Print

Print


I've been using NodeJS in a few side projects lately, and have come to
like it quite a bit for certain types of applications: specifically
applications that need to do a lot of I/O in memory constrained
environments. A recent one is Wikitweets [1] which provides a real
time view of tweets on Twitter that reference Wikipedia. Similarly
Wikistream [2] monitors ~30 Wikimedia IRC channels for information
about Wikipedia articles being edited and publishes them to the Web.

For both these apps the socket.io library for NodeJS provided a really
nice abstraction for streaming data from the server to the client
using a variety of mechanisms: web sockets, flash socket, long
polling, JSONP polling, etc.

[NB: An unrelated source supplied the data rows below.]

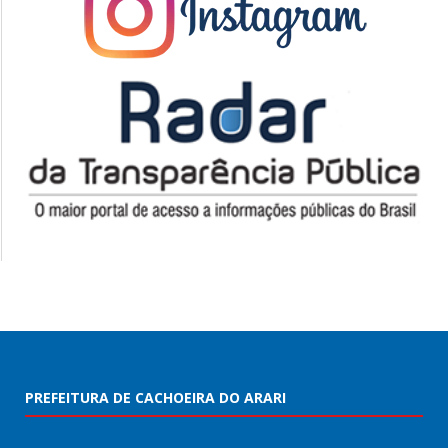
PREFEITURA DE CACHOEIRA DO ARARI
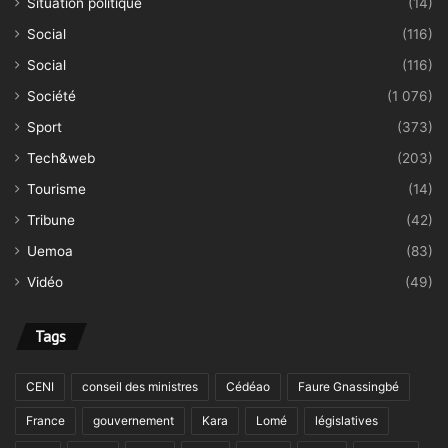
Situation politique
(14)
Social
(116)
Social
(116)
Société
(1 076)
Sport
(373)
Tech&web
(203)
Tourisme
(14)
Tribune
(42)
Uemoa
(83)
Vidéo
(49)
Tags
CENI
conseil des ministres
Cédéao
Faure Gnassingbé
France
gouvernement
Kara
Lomé
législatives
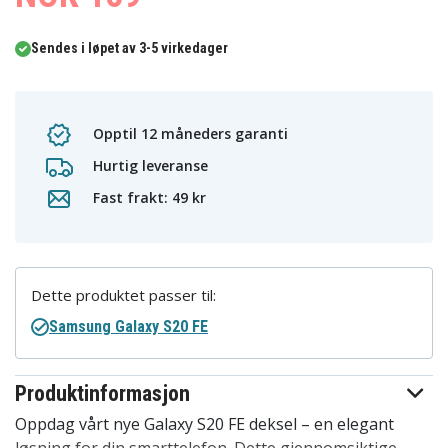
Sendes i løpet av 3-5 virkedager
Opptil 12 måneders garanti
Hurtig leveranse
Fast frakt: 49 kr
Dette produktet passer til:
Samsung Galaxy S20 FE
Produktinformasjon
Oppdag vårt nye Galaxy S20 FE deksel – en elegant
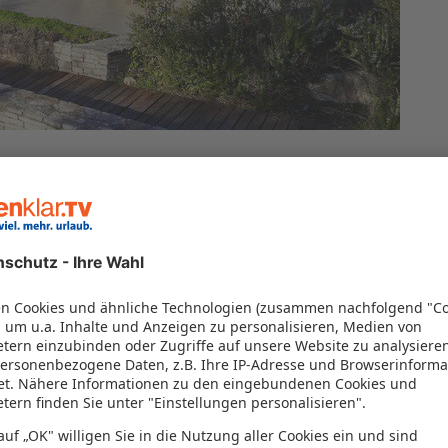
 von 100% vor
(6)
100%
 von 100% vor
(6)
100%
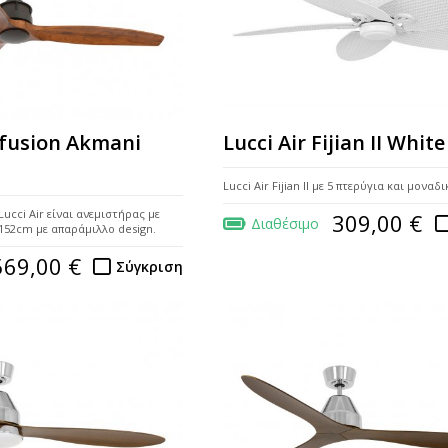
irfusion Akmani
Lucci Air Fijian II White
Lucci Air Fijian II με 5 πτερύγια και μοναδ
Lucci Air είναι ανεμιστήρας με
309,00 €
Διαθέσιμο
152cm με απαράμιλλο design.
569,00 €
Σύγκριση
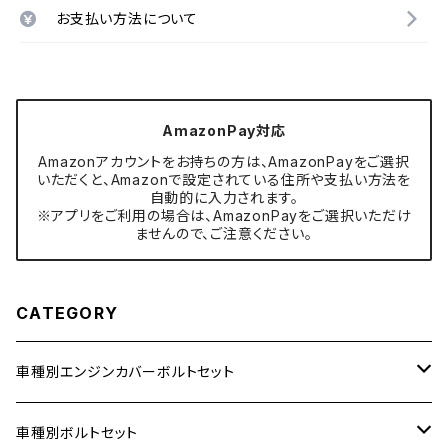
お支払い方法について
AmazonPay対応
Amazonアカウントをお持ちの方は、AmazonPayをご選択
いただくと、Amazonで設定されている住所や支払い方法を
自動的に入力されます。
※アプリをご利用の場合は、AmazonPayをご選択いただけ
ませんので、ご注意ください。
CATEGORY
車種別エンジンカバーボルトセット
ホンダ【ステンレス】
車種別ボルトセット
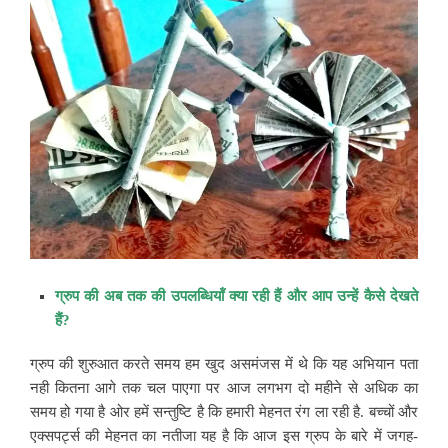
ग्रुप की अब तक की उपलब्धियॉं क्या रही हैं और आप उन्हें कैसे देखते
हैं?
ग्रुप की शुरुआत करते समय हम खुद असमंजस में थे कि यह अभियान पता
नही कितना आगे तक चल पाएगा पर आज लगभग दो महीने से अधिक का
समय हो गया है ओर हमें सन्तुष्टि है कि हमारी मेहनत रंग ला रही है. बच्चों और
एक्सपर्ट्स की मेहनत का नतीजा यह है कि आज इस ग्रुप के बारे में जगह-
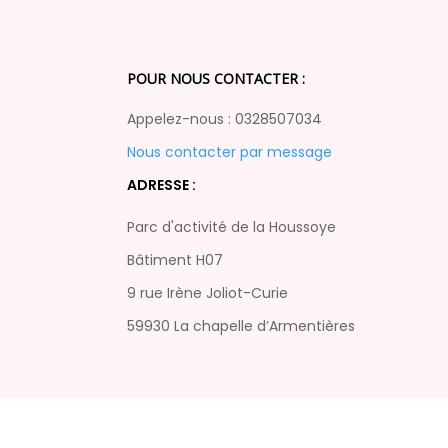
POUR NOUS CONTACTER :
Appelez-nous : 0328507034
Nous contacter par message
ADRESSE :
Parc d'activité de la Houssoye
Bâtiment H07
9 rue Irène Joliot-Curie
59930 La chapelle d’Armentières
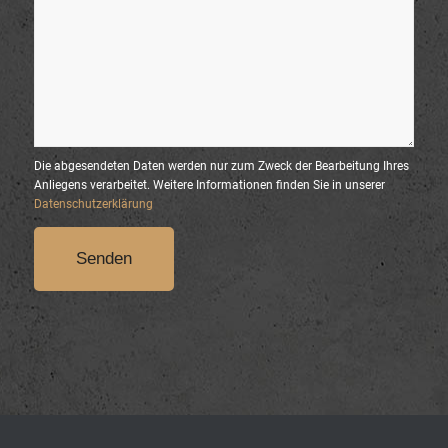
Die abgesendeten Daten werden nur zum Zweck der Bearbeitung Ihres
Anliegens verarbeitet. Weitere Informationen finden Sie in unserer
Datenschutzerklärung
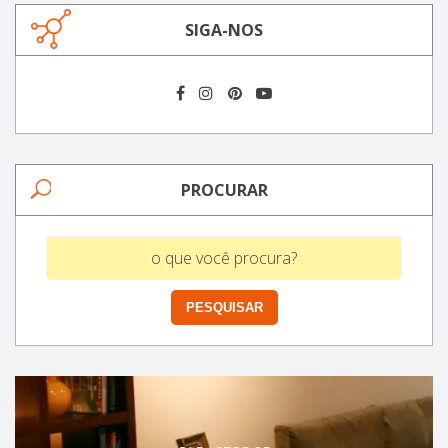
SIGA-NOS
PROCURAR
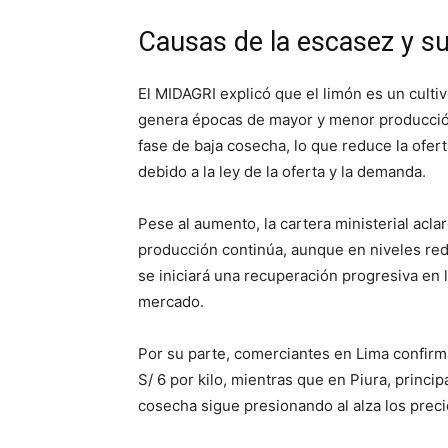
Causas de la escasez y s
El MIDAGRI explicó que el limón es un culti
genera épocas de mayor y menor producción.
fase de baja cosecha, lo que reduce la ofer
debido a la ley de la oferta y la demanda.
Pese al aumento, la cartera ministerial acl
producción continúa, aunque en niveles r
se iniciará una recuperación progresiva en l
mercado.
Por su parte, comerciantes en Lima confirm
S/ 6 por kilo, mientras que en Piura, princi
cosecha sigue presionando al alza los preci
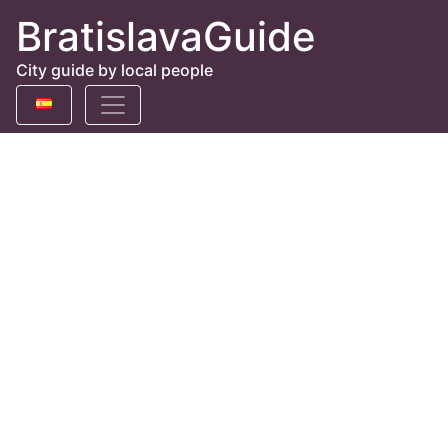
BratislavaGuide
City guide by local people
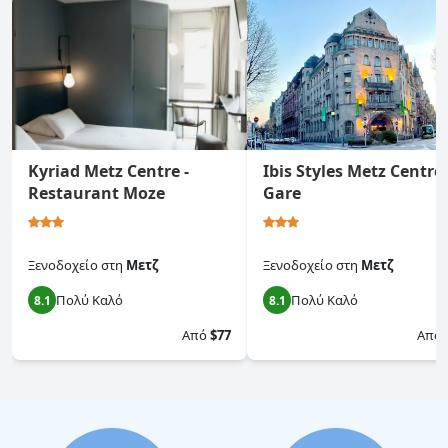
Kyriad Metz Centre -
Ibis Styles Metz Centre
Restaurant Moze
Gare
Ξενοδοχείο
στη
Μετζ
Ξενοδοχείο
στη
Μετζ
Πολύ Καλό
Πολύ Καλό
8.1
8.1
Από
$77
Από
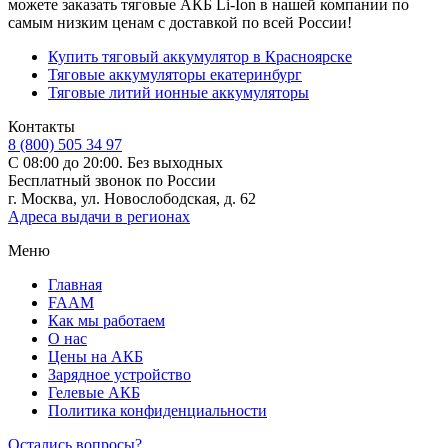
можете заказать тяговые АКБ Li-Ion в нашей компании по
самым низким ценам с доставкой по всей России!
Купить тяговый аккумулятор в Красноярске
Тяговые аккумуляторы екатеринбург
Тяговые литий ионные аккумуляторы
Контакты
8 (800) 505 34 97
С 08:00 до 20:00. Без выходных
Бесплатный звонок по России
г. Москва, ул. Новослободская, д. 62
Адреса выдачи в регионах
Меню
Главная
FAAM
Как мы работаем
О нас
Цены на АКБ
Зарядное устройство
Гелевые АКБ
Политика конфиденциальности
Остались вопросы?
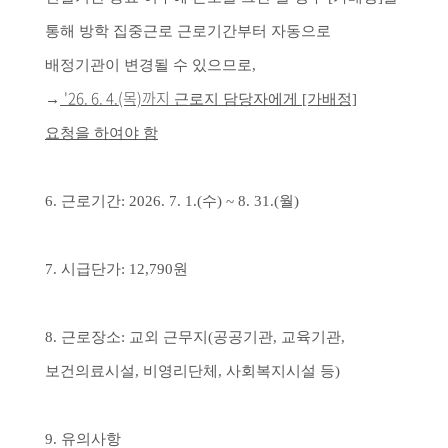
통해 방학 집중근로 근로기간부터 자동으로
배정기관이 변경될 수 있으므로,
'26. 6. 4.(목)까지
→
근로지 담당자에게 [가배정]
요청을 하여야 함
6. 근로기간: 2026. 7. 1.(수) ~ 8. 31.(월)
7. 시급단가: 12,790원
8. 근로장소: 교외 근무지(공공기관, 교육기관,
보건의료시설, 비영리단체, 사회복지시설 등)
9. 유의사항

NodeJS' event driven programming model
made it easy to listen to the Twitter stream, or the ~30 IRC channels,
while simultaneously holding open socket connections to browsers to
push updates to--all from within one process. Doing this sort of thing
in a more typical web application stack like Apache or Tomcat can get
very expensive where each client connection is a new thread or
process--which can lead to lots of memory being used.

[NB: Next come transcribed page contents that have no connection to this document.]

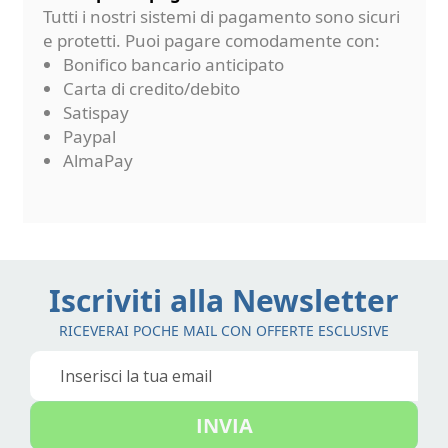
Tutti i nostri sistemi di pagamento sono sicuri
e protetti. Puoi pagare comodamente con:
Bonifico bancario anticipato
Carta di credito/debito
Satispay
Paypal
AlmaPay
Iscriviti alla Newsletter
RICEVERAI POCHE MAIL CON OFFERTE ESCLUSIVE
Iscriviti
alla
nostra
INVIA
Newsletter:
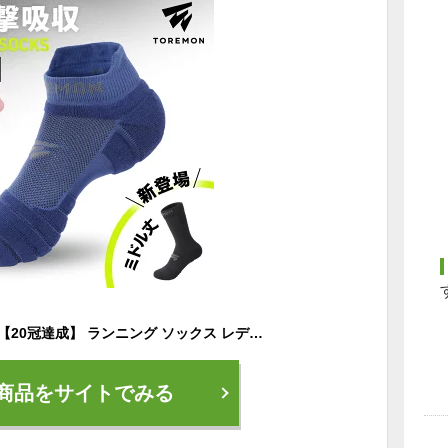
＼5%OFFクーポン／【20冠達成】 ランニング ソックス レディース メンズ キッズ スポーツ 靴下 厚手 トレラン ソックス 子供用 ジュニア マラソン ジョギング ウォーキング サッカー テニス 衝撃吸収 吸汗 速乾 通気性 脱げにくい 靴ずれ 防止 抗菌 防臭
商品をサイトでみる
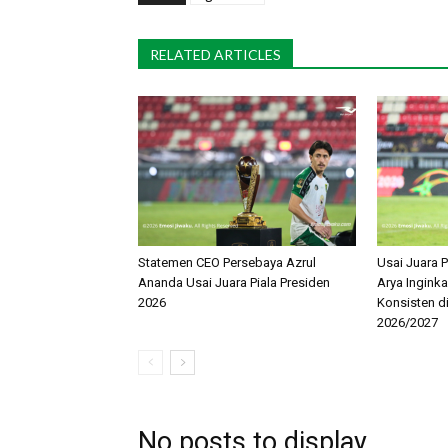
RELATED ARTICLES
Statemen CEO Persebaya Azrul
Usai Juara P
Ananda Usai Juara Piala Presiden
Arya Ingink
2026
Konsisten d
2026/2027
No posts to display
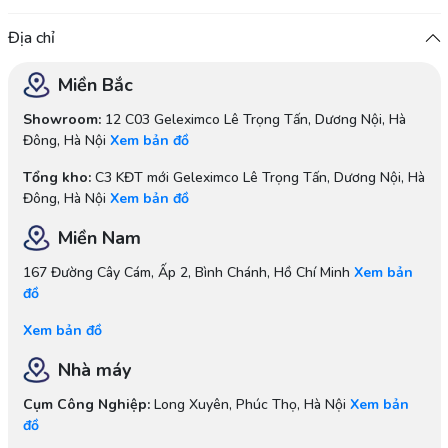
Địa chỉ
Miền Bắc
Showroom:
12 C03 Geleximco Lê Trọng Tấn, Dương Nội, Hà
Đông, Hà Nội
Xem bản đồ
Tổng kho:
C3 KĐT mới Geleximco Lê Trọng Tấn, Dương Nội, Hà
Đông, Hà Nội
Xem bản đồ
Miền Nam
167 Đường Cây Cám, Ấp 2, Bình Chánh, Hồ Chí Minh
Xem bản
đồ
Xem bản đồ
Nhà máy
Cụm Công Nghiệp:
Long Xuyên, Phúc Thọ, Hà Nội
Xem bản
đồ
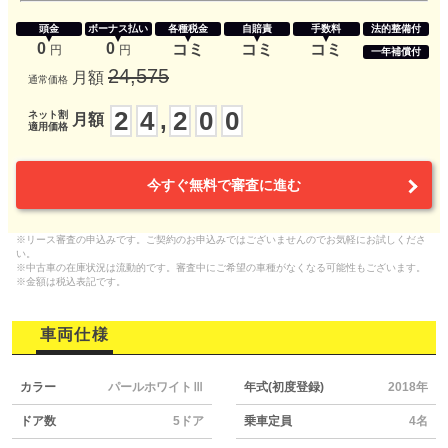
頭金
ボーナス払い
各種税金
自賠責
手数料
法的整備付
0
0
コミ
コミ
コミ
円
円
一年補償付
24,575
月額
通常価格
2
4
2
0
0
,
ネット割
月額
適用価格
今すぐ無料で審査に進む
※リース審査の申込みです。ご契約のお申込みではございませんのでお気軽にお試しくださ
い。
※中古車の在庫状況は流動的です。審査中にご希望の車種がなくなる可能性もございます。
※金額は税込表記です。
車両仕様
カラー
パールホワイトⅢ
年式(初度登録)
2018年
ドア数
5ドア
乗車定員
4名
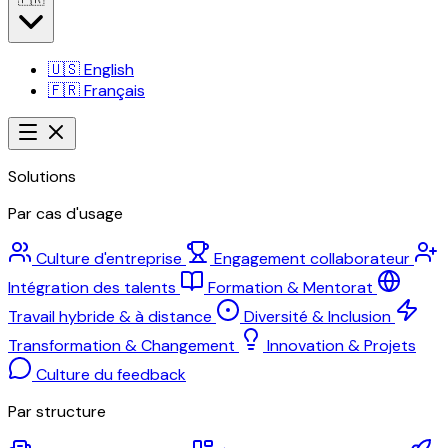
🇺🇸
English
🇫🇷
Français
Solutions
Par cas d'usage
Culture d'entreprise
Engagement collaborateur
Intégration des talents
Formation & Mentorat
Travail hybride & à distance
Diversité & Inclusion
Transformation & Changement
Innovation & Projets
Culture du feedback
Par structure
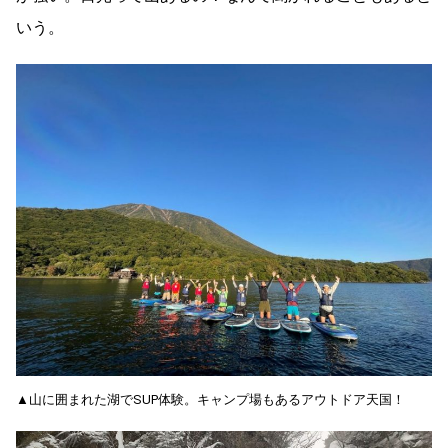
いう。
▲山に囲まれた湖でSUP体験。キャンプ場もあるアウトドア天国！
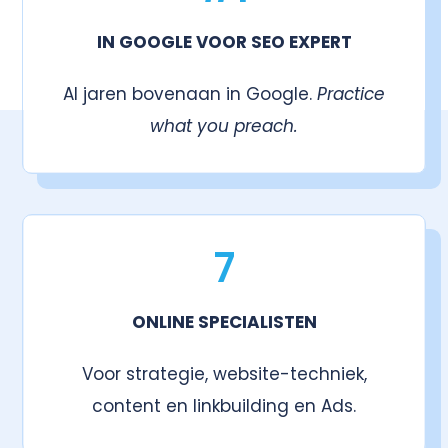
IN GOOGLE VOOR SEO EXPERT
Al jaren bovenaan in Google.
Practice
what you preach.
7
ONLINE SPECIALISTEN
Voor strategie, website-techniek,
content en linkbuilding en Ads.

If you've done any JavaScript programming in the browser, it will seem
familiar, because of the extensive use of callbacks. This can take
some getting used to, but it can be a real win in some cases,
especially in applications that are more I/O bound than CPU bound.
Ryan Dahl (the creator of NodeJS) gave a presentation [4] to a PHP
group last year which does a really nice job of describing how NodeJS
is different, and why it might be useful for you. If you are new to
event driven programming I wouldn't underestimate how much time you
might spend feeling like you are turning our brain inside out.

In general I was really pleased with the library support in NodeJS,
and the amount of activity there is in the community. The ability to
run the same code in the client as in the browser might be of some
interest. Also, being able use libraries like jQuery or PhantomJS in
command line programs is pretty interesting for things like screen
scraping the tagsoup HTML that is so prevalent on the Web.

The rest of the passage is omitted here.